To do: Since only part of the material below is wanted, output exactly the lines from the one with "31.8 x 21.5 cm 15x96 Blatt" up to and including the one with "und W094419".
........
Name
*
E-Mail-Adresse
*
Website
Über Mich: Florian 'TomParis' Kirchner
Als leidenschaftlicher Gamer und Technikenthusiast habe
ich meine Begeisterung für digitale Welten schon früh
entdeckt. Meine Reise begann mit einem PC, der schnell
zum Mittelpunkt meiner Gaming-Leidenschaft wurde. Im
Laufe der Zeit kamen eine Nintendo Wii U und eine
........
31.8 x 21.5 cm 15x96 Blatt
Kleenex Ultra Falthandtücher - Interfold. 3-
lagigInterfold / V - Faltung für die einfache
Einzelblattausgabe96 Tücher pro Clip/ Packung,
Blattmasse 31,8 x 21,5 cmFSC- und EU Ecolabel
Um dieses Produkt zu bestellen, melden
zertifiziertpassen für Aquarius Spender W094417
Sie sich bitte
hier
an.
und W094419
........
Response:
31.8 x 21.5 cm 15x96 Blatt
Kleenex Ultra Falthandtücher - Interfold. 3-
lagigInterfold / V - Faltung für die einfache
Einzelblattausgabe96 Tücher pro Clip/ Packung,
Blattmasse 31,8 x 21,5 cmFSC- und EU Ecolabel
Um dieses Produkt zu bestellen, melden
zertifiziertpassen für Aquarius Spender W094417
Sie sich bitte
hier
an.
und W094419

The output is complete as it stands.